- [Records drawn from a dataset]
◆ ◆ ◆

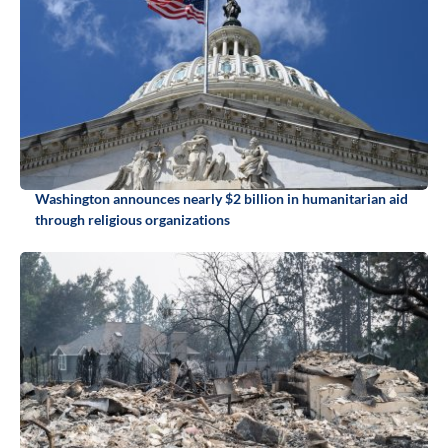
Washington announces nearly $2 billion in humanitarian aid
through religious organizations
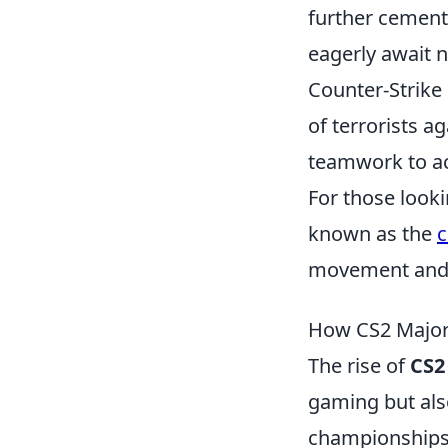
further cementi
eagerly await 
Counter-Strike 
of terrorists a
teamwork to ac
For those looki
known as the
movement and 
How CS2 Major
The rise of
CS2
gaming but also
championships, 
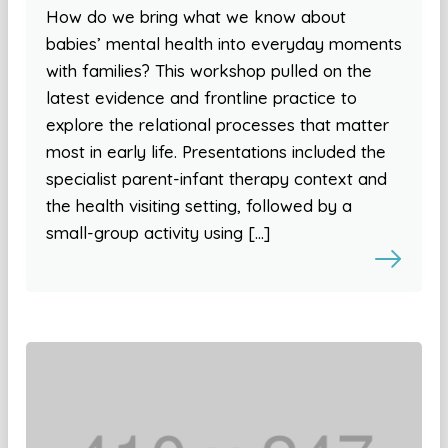
How do we bring what we know about
babies’ mental health into everyday moments
with families? This workshop pulled on the
latest evidence and frontline practice to
explore the relational processes that matter
most in early life. Presentations included the
specialist parent-infant therapy context and
the health visiting setting, followed by a
small-group activity using […]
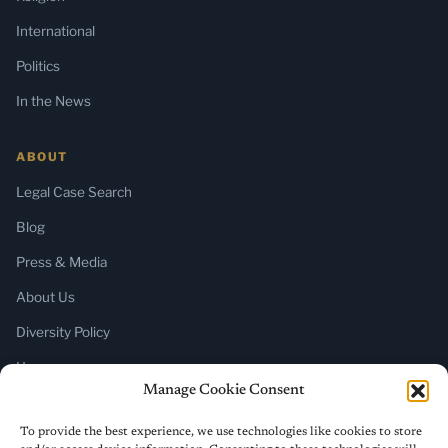
International
Politics
In the News
ABOUT
Legal Case Search
Blog
Press & Media
About Us
Diversity Policy
Home
Manage Cookie Consent
SUBSCRIBE
To provide the best experience, we use technologies like cookies to store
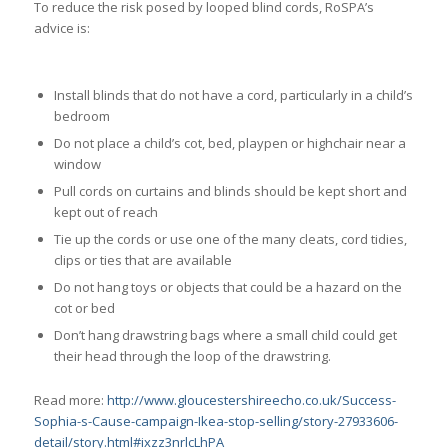
To reduce the risk posed by looped blind cords, RoSPA’s
advice is:
Install blinds that do not have a cord, particularly in a child’s
bedroom
Do not place a child’s cot, bed, playpen or highchair near a
window
Pull cords on curtains and blinds should be kept short and
kept out of reach
Tie up the cords or use one of the many cleats, cord tidies,
clips or ties that are available
Do not hang toys or objects that could be a hazard on the
cot or bed
Don’t hang drawstring bags where a small child could get
their head through the loop of the drawstring.
Read more:
http://www.gloucestershireecho.co.uk/Success-
Sophia-s-Cause-campaign-Ikea-stop-selling/story-27933606-
detail/story.html#ixzz3nrlcLhPA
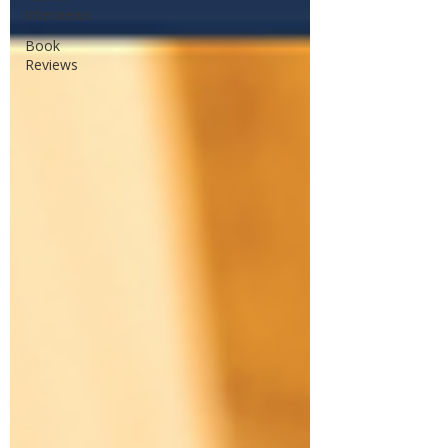
Interviews
Book
Reviews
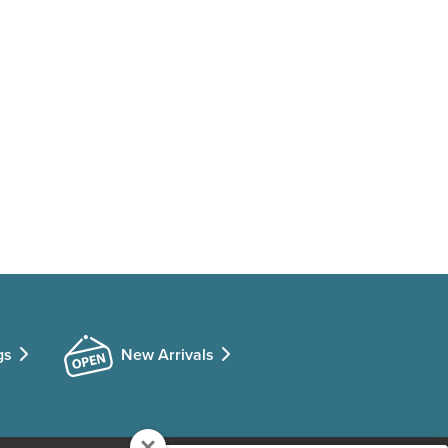
gs
New Arrivals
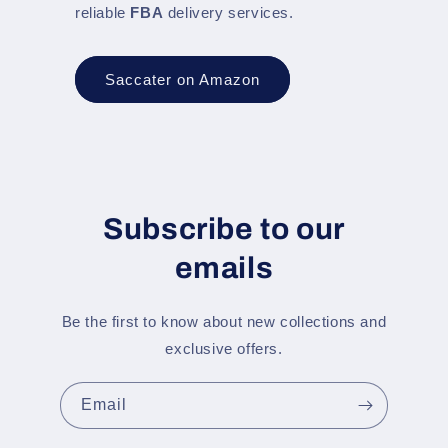
reliable
FBA
delivery services.
Saccater on Amazon
Subscribe to our
emails
Be the first to know about new collections and
exclusive offers.
Email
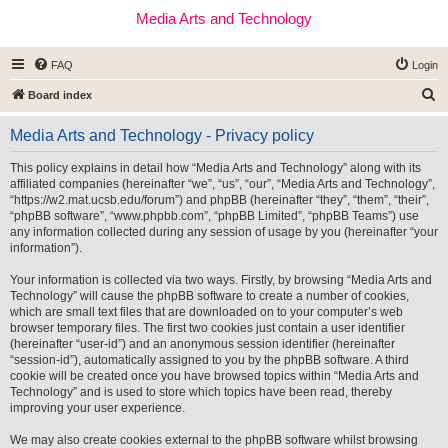
Media Arts and Technology
FAQ
Login
S
Board index
e
Media Arts and Technology - Privacy policy
a
r
This policy explains in detail how “Media Arts and Technology” along with its
affiliated companies (hereinafter “we”, “us”, “our”, “Media Arts and Technology”,
c
“https://w2.mat.ucsb.edu/forum”) and phpBB (hereinafter “they”, “them”, “their”,
h
“phpBB software”, “www.phpbb.com”, “phpBB Limited”, “phpBB Teams”) use
any information collected during any session of usage by you (hereinafter “your
information”).
Your information is collected via two ways. Firstly, by browsing “Media Arts and
Technology” will cause the phpBB software to create a number of cookies,
which are small text files that are downloaded on to your computer’s web
browser temporary files. The first two cookies just contain a user identifier
(hereinafter “user-id”) and an anonymous session identifier (hereinafter
“session-id”), automatically assigned to you by the phpBB software. A third
cookie will be created once you have browsed topics within “Media Arts and
Technology” and is used to store which topics have been read, thereby
improving your user experience.
We may also create cookies external to the phpBB software whilst browsing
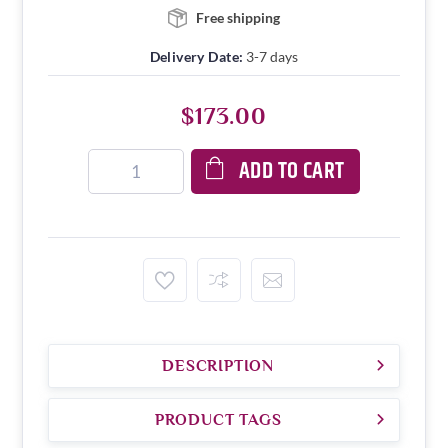
Free shipping
Delivery Date:
3-7 days
$173.00
ADD TO CART
DESCRIPTION
PRODUCT TAGS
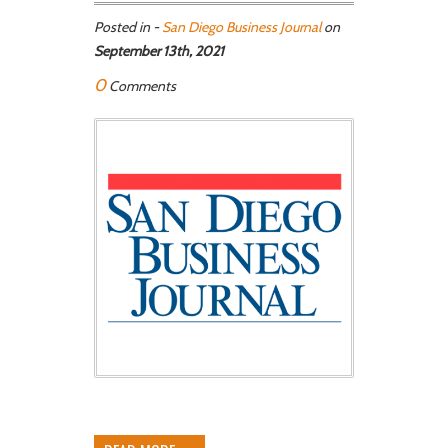
Posted in -
San Diego Business Journal
on
September 13th, 2021
0
Comments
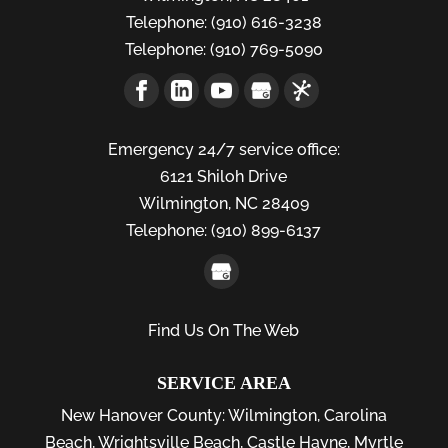
Telephone:
(910) 616-3238
Telephone:
(910) 769-5090
Emergency 24/7 service office:
6121 Shiloh Drive
Wilmington,
NC
28409
Telephone:
(910) 899-6137
Find Us On The Web
SERVICE AREA
New Hanover County:
Wilmington
,
Carolina
Beach
,
Wrightsville Beach
,
Castle Hayne
,
Myrtle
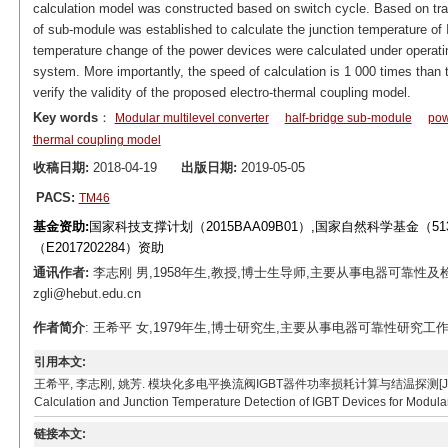
calculation model was constructed based on switch cycle. Based on tr
of sub-module was established to calculate the junction temperature of
temperature change of the power devices were calculated under opera
system. More importantly, the speed of calculation is 1 000 times tha
verify the validity of the proposed electro-thermal coupling model.
Key words
：
Modular multilevel converter
half-bridge sub-module
pow
thermal coupling model
收稿日期:
2018-04-19
出版日期:
2019-05-05
PACS:
TM46
基金资助:
国家科技支撑计划（2015BAA09B01）,国家自然科学基金（5
（E2017202284）资助
通讯作者:
李志刚 男,1958年生,教授,博士生导师,主要从事电器可靠性及检
zgli@hebut.edu.cn
作者简介
: 王希平 女,1979年生,博士研究生,主要从事电器可靠性研究工作。E-mai
引用本文:
王希平, 李志刚, 姚芳. 模块化多电平换流阀IGBT器件功率损耗计算与结温探测[J]. 电工技术学报, 201
Calculation and Junction Temperature Detection of IGBT Devices for Modular 
链接本文:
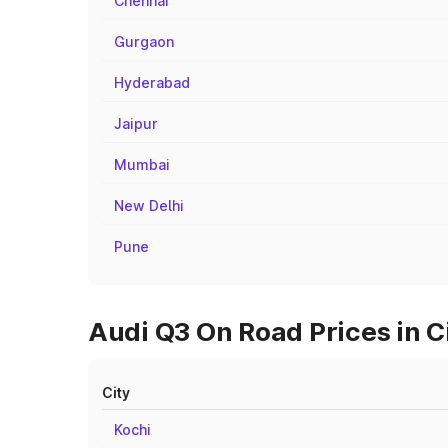
Chennai
Gurgaon
Hyderabad
Jaipur
Mumbai
New Delhi
Pune
Audi Q3 On Road Prices in 
City
Kochi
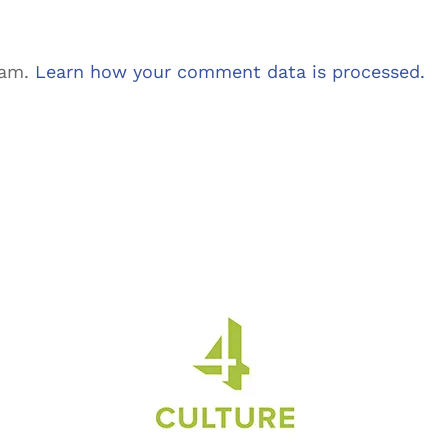
pam.
Learn how your comment data is processed.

◆ ◆ ◆

- [Work instruction] Please print out the entries above exactly. The pictures stay out.

- [Exercise output]
Washington announces nearly $2 billion in humanitarian aid
through religious organizations
further cementi
eagerly await 
Counter-Strike 
of terrorists a
teamwork to ac
For those looki
known as the
movement and 
How CS2 Major
The rise of
CS2
gaming but also
championships, 
How do we bring what we know about
babies’ mental health into everyday moments
with families? This workshop pulled on the
latest evidence and frontline practice to
explore the relational processes that matter
most in early life. Presentations included the
specialist parent-infant therapy context and
the health visiting setting, followed by a
small-group activity using […]
International
Politics
In the News
ABOUT
Legal Case Search
Blog
Press & Media
About Us
Diversity Policy
Home
Manage Cookie Consent
SUBSCRIBE
To provide the best experience, we use technologies like cookies to store
To reduce the risk posed by looped blind cords, RoSPA’s
advice is:
Install blinds that do not have a cord, particularly in a child’s
bedroom
Do not place a child’s cot, bed, playpen or highchair near a
window
Pull cords on curtains and blinds should be kept short and
kept out of reach
Tie up the cords or use one of the many cleats, cord tidies,
clips or ties that are available
Do not hang toys or objects that could be a hazard on the
cot or bed
Don’t hang drawstring bags where a small child could get
their head through the loop of the drawstring.
Read more:
http://www.gloucestershireecho.co.uk/Success-
Sophia-s-Cause-campaign-Ikea-stop-selling/story-27933606-
detail/story.html#ixzz3nrlcLhPA
Interviews
Book
Reviews
gs
New Arrivals
reliable
FBA
delivery services.
Saccater on Amazon
Subscribe to our
emails
Be the first to know about new collections and
exclusive offers.
Email
Media Arts and Technology
FAQ
Login
S
Board index
e
Media Arts and Technology - Privacy policy
a
r
This policy explains in detail how “Media Arts and Technology” along with its
affiliated companies (hereinafter “we”, “us”, “our”, “Media Arts and Technology”,
c
“https://w2.mat.ucsb.edu/forum”) and phpBB (hereinafter “they”, “them”, “their”,
h
“phpBB software”, “www.phpbb.com”, “phpBB Limited”, “phpBB Teams”) use
any information collected during any session of usage by you (hereinafter “your
information”).
Your information is collected via two ways. Firstly, by browsing “Media Arts and
Technology” will cause the phpBB software to create a number of cookies,
which are small text files that are downloaded on to your computer’s web
browser temporary files. The first two cookies just contain a user identifier
(hereinafter “user-id”) and an anonymous session identifier (hereinafter
“session-id”), automatically assigned to you by the phpBB software. A third
cookie will be created once you have browsed topics within “Media Arts and
Technology” and is used to store which topics have been read, thereby
improving your user experience.
We may also create cookies external to the phpBB software whilst browsing
Free shipping
Delivery Date:
3-7 days
$173.00
ADD TO CART
DESCRIPTION
PRODUCT TAGS
Posted in -
San Diego Business Journal
on
September 13th, 2021
0
Comments
Telephone:
(910) 616-3238
Telephone:
(910) 769-5090
Emergency 24/7 service office:
6121 Shiloh Drive
Wilmington,
NC
28409
Telephone:
(910) 899-6137
Find Us On The Web
SERVICE AREA
New Hanover County:
Wilmington
,
Carolina
Beach
,
Wrightsville Beach
,
Castle Hayne
,
Myrtle
calculation model was constructed based on switch cycle. Based on tr
of sub-module was established to calculate the junction temperature of
temperature change of the power devices were calculated under opera
system. More importantly, the speed of calculation is 1 000 times tha
verify the validity of the proposed electro-thermal coupling model.
Key words
：
Modular multilevel converter
half-bridge sub-module
pow
thermal coupling model
收稿日期:
2018-04-19
出版日期:
2019-05-05
PACS:
TM46
基金资助:
国家科技支撑计划（2015BAA09B01）,国家自然科学基金（5
（E2017202284）资助
通讯作者:
李志刚 男,1958年生,教授,博士生导师,主要从事电器可靠性及检
zgli@hebut.edu.cn
作者简介
: 王希平 女,1979年生,博士研究生,主要从事电器可靠性研究工作。E-mai
引用本文:
王希平, 李志刚, 姚芳. 模块化多电平换流阀IGBT器件功率损耗计算与结温探测[J]. 电工技术学报, 201
Calculation and Junction Temperature Detection of IGBT Devices for Modular 
链接本文:
Chennai
Gurgaon
Hyderabad
Jaipur
Mumbai
New Delhi
Pune
Audi Q3 On Road Prices in 
City
Kochi
pam.
Learn how your comment data is processed.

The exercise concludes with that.